Il cibo del futuro è bio e gluten free

In crescita l’acquisto dei prodotti biologici e di quelli gluten free. Attenti al benessere, ma anche intolleranti alimentari, gli italiani sono sempre più consapevoli di quello che mettono nel carrello della spesa.

Segna un +50% l’acquisto degli alimenti senza glutine e un +20% quello dei prodotti biologici, ma anche i consumatori che cercano la garanzia “OGM free” sono in continua crescita in Italia. Lo dice la Coldiretti che in un’analisi riguardo ai consumi relativi al 2015 evidenzia come questo settore sia il più dinamico della “tavola” italiana, piuttosto stagnante quando si tratta dei cibi tradizionali.

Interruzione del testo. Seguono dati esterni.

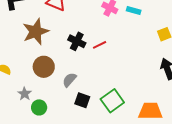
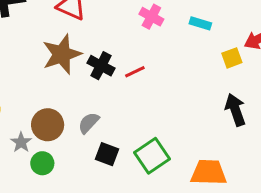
cyan rectangle: (134, 11) -> (200, 23), moved
brown star: (36, 32) -> (62, 54), moved
brown circle: (44, 67) -> (48, 125), moved

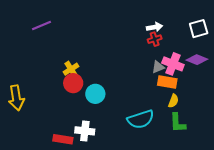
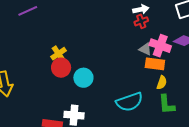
gray triangle: (158, 67) -> (145, 49), turned 48

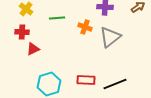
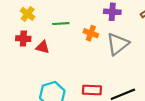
red triangle: (33, 49) -> (43, 47), moved, turned 40

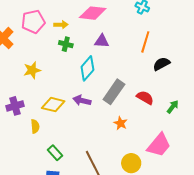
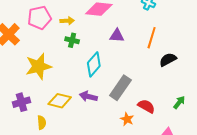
purple triangle: (102, 41) -> (117, 36), moved
yellow star: (32, 70) -> (38, 66), size x1.5
red semicircle: (145, 98) -> (146, 106), moved

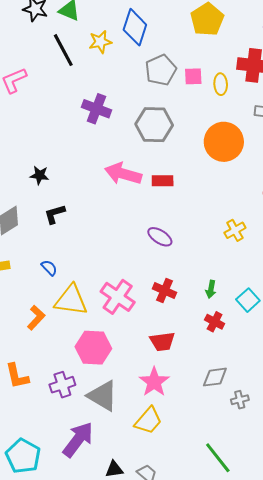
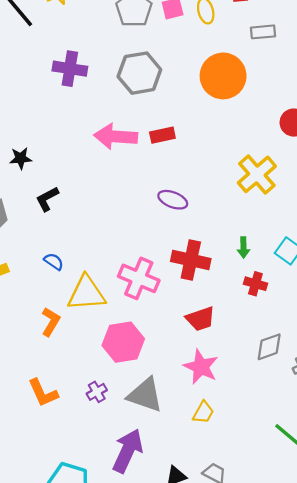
yellow cross: (235, 230) -> (257, 174), size x1.6
red cross: (164, 291) -> (191, 260), size x1.4
purple cross: (62, 385) -> (97, 392), size x0.7
yellow trapezoid: (148, 421) -> (203, 412), size x0.7

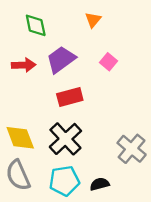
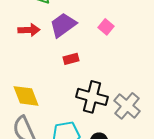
red rectangle: (70, 97) -> (71, 59), size x0.7
black cross: (65, 139) -> (92, 97), moved, turned -32

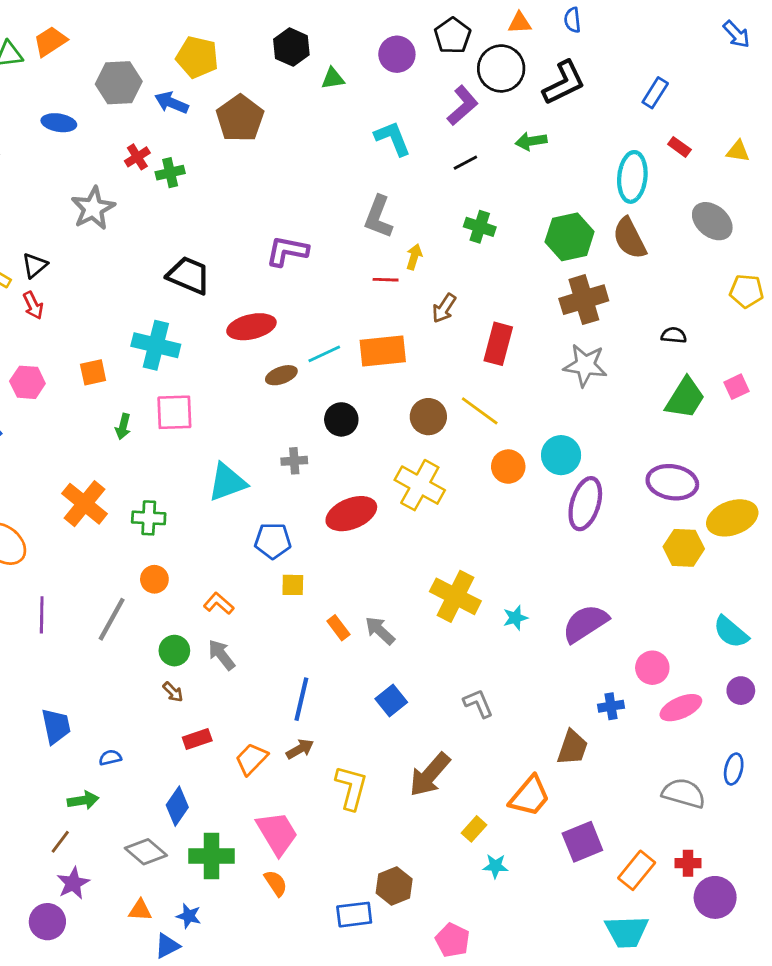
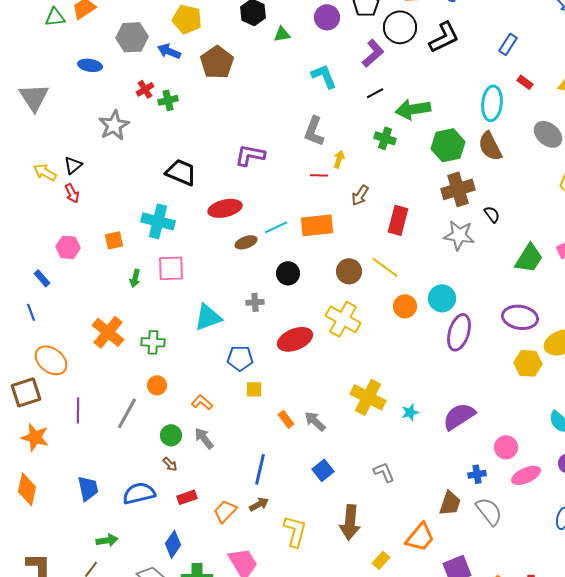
green arrow: (531, 141) -> (413, 109), moved, size x1.6
black semicircle: (674, 335) -> (492, 214), moved, turned 48
blue semicircle: (110, 758) -> (139, 493), moved, size x2.0
brown arrow: (430, 775) -> (350, 522), turned -36
gray semicircle: (684, 793) -> (489, 511), moved, turned 36

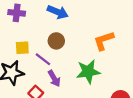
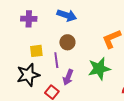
purple line: (43, 59) -> (56, 60), turned 49
purple arrow: (54, 78) -> (68, 77), turned 56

L’attenzione al benessere, alla salute e alla linea fisica, ma anche un aumento delle intolleranze alimentari: è così che il 70% degli italiani è disposto a pagare di più un alimento del tutto naturale, il 65% per uno che garantisce l’assenza di Ogm, il 62% per un prodotto bio e il 60% per uno senza coloranti, secondo l’ultimo rapporto Coop.

Se gli acquisti di prodotti biologici confezionati fanno registrare un incremento record del 20 per cento con più di un italiano su 3 che dichiara di acquistare cibi bio o naturali, sono quindici milioni le  persone mettono nel carrello prodotti locali a chilometri zero, mentre ad acquistare regolarmente prodotti tipici legati sono ben due italiani su tre secondo l’indagine Doxa per Coop.

A sostenere i consumi c’è il fatto che – sottolinea ancora la Coldiretti – l’agricoltura italiana è diventata la più green d’Europa con il maggior numero di certificazioni alimentari a livello comunitario per prodotti a denominazione di origine Dop/Igp che salvaguardano tradizione e biodiversità, la leadership nel numero di imprese che coltivano biologico, la più vasta rete di aziende agricole e mercati di vendita a chilometri zero che non devono percorrere lunghe distanza con mezzi di trasporto inquinanti, ma anche la minor incidenza di prodotti agroalimentari con residui chimici fuori norma e la decisione di non coltivare organismi geneticamente modificati come avviene in 23 Paesi sui 28 dell’Unione Europea.

Sul territorio nazionale c’è anche il maggior numero di agricoltori biologici a livello europeo secondo un’analisi Coldiretti su dati Sinab, il nostro Paese conta 49.070 imprese biologiche, in aumento del 12% rispetto all’anno precedente, con la superficie coltivata superiore al milione di ettari. Le aziende bio italiane – conclude la Coldiretti – sono il 17% di quelle europee, al secondo posto la Spagna (30.462 imprese, 12% dell’Ue) e la Polonia (25.944, 10% di quelle europee).